Hannes Schneidermayer
Hannes Schneidermayer

Reputation: 5727

Is Serialization still used anywhere in Java by any servers, frameworks or J2EE itself?

There is this Sonar rule called Fields in a “Serializable” class should either be transient or serializable. It comes up when you add a non-serializable field to your class. The rule states:

For instance, under load, most J2EE application frameworks flush objects to disk, and an allegedly Serializable object with non-transient, non-serializable data members could cause program crashes, and open the door to attackers.

This sounds outdated to me. In Effective Java 3rd Edition it is stated that Serialization is not relevant, when developing new software. Also, Removing Serialization from Java Is a 'Long-Term Goal' at Oracle. The Java chief architekt himself, Mark Reinhold, stated

„Serialization was a horrible mistake in 1997.“

The question, if the Spring framework may flush objects, was already asked on here:

So I ask the question: Do any modern application servers, frameworks or the J2EE implementation itself (especially Java components that interact with CDI, EJB, JPA) flush objects to disk under heavy load?

Or is this statement outdated?

Upvotes: 4

Views: 1021

Answers (1)

GeertPt
GeertPt

Reputation: 17846

TL;DR

If you're not implementing a distributable web application, you do not enable session persistence, and you only use in-memory caches, you might get away without needing Serializable anywhere.

Explanation

For session replication, Java Serialization is still a must for the latest Servlet Specification: https://jakarta.ee/specifications/servlet/5.0/jakarta-servlet-spec-5.0.html#distributed-environments

A common usecase is if you have multiple servers behind a load balancer, and you login on one server, you get a JSESSIONID cookie. If the load balancer sends you to a different server for the next request, your login attributes and other session-scoped attributes will be serialized and replicated on the new server, so your JSESSIONID is still valid there.

Another usecase where you need Serialization for your session-scoped attributes, is when the application server decides to swap sessions to disk. For e.g. Tomcat 8, this can be configured to activate when there are too many sessions to keep in memory, or when the server is restarted, and you want to keep the sessions alive. See https://tomcat.apache.org/tomcat-9.0-doc/config/manager.html

Every Servlet-5.0 compatible application server must support Serializable objects in Http Sessions by default for these kinds of usecases.

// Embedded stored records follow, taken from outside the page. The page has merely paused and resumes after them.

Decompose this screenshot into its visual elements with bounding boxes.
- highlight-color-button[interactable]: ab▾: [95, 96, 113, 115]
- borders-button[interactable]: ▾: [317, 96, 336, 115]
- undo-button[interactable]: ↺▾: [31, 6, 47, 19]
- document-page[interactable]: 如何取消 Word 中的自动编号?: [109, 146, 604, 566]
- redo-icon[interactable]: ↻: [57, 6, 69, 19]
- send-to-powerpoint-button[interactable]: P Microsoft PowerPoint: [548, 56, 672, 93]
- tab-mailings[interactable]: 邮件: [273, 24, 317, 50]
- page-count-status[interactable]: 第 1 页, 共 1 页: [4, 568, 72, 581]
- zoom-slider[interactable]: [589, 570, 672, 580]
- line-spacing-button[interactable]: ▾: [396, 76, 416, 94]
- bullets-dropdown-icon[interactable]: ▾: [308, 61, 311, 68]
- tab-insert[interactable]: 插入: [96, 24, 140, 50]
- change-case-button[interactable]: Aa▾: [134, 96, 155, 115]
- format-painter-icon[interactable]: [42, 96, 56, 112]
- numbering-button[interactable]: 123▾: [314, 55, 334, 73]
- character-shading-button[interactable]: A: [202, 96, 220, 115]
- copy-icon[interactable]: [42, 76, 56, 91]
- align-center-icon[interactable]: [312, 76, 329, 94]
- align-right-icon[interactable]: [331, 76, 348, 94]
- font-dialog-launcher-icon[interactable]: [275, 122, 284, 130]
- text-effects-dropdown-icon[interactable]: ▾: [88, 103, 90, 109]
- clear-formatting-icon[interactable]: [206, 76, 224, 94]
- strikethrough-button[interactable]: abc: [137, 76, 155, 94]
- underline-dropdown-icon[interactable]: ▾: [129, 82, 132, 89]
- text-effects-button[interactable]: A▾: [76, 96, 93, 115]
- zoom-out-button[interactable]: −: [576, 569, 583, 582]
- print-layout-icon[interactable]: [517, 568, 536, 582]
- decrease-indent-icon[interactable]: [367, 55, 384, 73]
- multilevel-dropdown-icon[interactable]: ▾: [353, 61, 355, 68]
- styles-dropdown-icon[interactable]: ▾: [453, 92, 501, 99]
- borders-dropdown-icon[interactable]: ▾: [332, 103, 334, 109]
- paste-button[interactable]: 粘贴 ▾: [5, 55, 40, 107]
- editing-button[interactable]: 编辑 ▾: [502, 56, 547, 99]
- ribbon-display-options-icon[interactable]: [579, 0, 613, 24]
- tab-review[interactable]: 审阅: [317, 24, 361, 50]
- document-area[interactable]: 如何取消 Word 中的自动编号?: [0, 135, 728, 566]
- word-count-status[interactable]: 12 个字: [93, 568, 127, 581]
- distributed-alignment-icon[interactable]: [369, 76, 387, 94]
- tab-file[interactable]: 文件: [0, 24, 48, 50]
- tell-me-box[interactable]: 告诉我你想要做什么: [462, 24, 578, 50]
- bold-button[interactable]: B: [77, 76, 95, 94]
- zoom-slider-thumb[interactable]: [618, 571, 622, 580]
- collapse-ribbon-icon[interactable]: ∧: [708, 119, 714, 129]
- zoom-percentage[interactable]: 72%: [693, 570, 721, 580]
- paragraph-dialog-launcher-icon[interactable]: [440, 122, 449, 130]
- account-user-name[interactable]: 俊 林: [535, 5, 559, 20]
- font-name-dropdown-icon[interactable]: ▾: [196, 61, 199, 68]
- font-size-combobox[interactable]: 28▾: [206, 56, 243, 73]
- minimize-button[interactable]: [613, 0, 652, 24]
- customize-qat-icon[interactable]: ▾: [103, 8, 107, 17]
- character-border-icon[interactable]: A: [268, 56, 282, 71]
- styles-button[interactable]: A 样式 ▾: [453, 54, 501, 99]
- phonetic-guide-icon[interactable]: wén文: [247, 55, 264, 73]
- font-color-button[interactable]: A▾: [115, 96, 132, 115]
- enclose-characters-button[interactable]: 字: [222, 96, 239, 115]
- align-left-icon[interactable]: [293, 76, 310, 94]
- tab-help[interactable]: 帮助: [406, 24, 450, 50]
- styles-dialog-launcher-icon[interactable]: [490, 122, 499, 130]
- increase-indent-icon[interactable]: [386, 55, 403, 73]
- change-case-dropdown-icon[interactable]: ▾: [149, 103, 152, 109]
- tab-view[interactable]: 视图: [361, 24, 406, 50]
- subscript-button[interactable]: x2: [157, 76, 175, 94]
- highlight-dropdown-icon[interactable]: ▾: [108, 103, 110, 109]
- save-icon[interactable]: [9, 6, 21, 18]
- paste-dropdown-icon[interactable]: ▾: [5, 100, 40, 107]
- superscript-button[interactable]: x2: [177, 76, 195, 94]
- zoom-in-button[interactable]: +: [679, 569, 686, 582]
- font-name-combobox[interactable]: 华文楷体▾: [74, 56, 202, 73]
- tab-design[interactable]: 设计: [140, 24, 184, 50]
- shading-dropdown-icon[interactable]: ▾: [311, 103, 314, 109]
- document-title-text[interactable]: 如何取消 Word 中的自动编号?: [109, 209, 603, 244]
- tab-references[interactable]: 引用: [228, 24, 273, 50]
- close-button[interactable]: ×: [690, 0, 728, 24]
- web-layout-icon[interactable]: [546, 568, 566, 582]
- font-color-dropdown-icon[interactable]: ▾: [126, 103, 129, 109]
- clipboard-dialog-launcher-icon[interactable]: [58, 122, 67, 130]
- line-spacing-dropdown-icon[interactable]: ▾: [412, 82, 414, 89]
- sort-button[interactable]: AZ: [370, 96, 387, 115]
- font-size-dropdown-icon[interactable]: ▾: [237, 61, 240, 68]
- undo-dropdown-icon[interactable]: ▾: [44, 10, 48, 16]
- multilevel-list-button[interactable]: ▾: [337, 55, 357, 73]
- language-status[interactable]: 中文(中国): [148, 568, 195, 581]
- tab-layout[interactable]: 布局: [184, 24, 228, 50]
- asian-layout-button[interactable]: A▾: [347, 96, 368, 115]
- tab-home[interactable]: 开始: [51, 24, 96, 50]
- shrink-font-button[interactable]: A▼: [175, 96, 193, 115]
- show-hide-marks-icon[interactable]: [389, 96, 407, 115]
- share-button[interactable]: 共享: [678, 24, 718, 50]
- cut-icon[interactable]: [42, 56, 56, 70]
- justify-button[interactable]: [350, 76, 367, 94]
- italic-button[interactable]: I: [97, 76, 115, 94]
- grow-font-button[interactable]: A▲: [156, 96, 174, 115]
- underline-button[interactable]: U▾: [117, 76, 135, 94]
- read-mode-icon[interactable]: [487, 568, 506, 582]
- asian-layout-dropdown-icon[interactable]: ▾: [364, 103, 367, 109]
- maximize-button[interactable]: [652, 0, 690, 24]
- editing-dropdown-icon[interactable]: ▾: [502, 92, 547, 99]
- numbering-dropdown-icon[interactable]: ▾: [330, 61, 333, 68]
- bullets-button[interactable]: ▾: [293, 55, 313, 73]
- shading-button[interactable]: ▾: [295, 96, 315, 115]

For some servers, this can be tweaked or overridden by using e.g. Jackson-JSON serialization or something similar. See e.g. How to use jackson instead of JdkSerializationRedisSerializer in spring

Another common usecase is caching. This is used to keep objects accessible as fast as possible, ideally in memory, but possibly temporarily offloaded to disk or to an external cache server. There is a standard API for it (JSR-107) that explicitly chose not to require Serializable objects, but most implementations, still use java Serialization for the offloading part as a default.